_MATERIAL TO PROCESS_

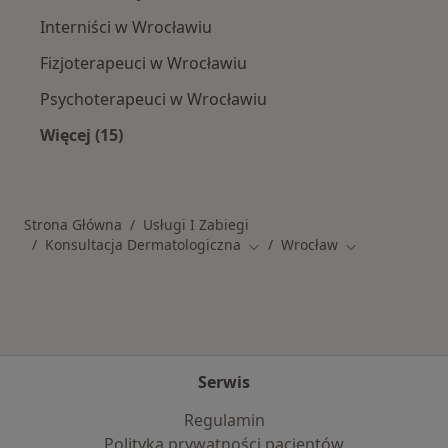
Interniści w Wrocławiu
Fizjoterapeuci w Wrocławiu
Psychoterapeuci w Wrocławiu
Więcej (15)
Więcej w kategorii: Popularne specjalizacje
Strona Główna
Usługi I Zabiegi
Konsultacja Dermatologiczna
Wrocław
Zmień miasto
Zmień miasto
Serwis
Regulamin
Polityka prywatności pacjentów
--
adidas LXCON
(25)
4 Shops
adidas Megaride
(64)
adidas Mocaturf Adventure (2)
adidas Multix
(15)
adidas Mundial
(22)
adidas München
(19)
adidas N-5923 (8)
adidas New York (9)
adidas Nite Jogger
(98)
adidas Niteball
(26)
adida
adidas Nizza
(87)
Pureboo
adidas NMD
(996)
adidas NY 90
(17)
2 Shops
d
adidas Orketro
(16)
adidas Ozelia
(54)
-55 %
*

_WORK ITEM_
What lines in the data above carry "Wrocławiu"? Return them all.

_TASK OUTPUT_
Interniści w Wrocławiu
Fizjoterapeuci w Wrocławiu
Psychoterapeuci w Wrocławiu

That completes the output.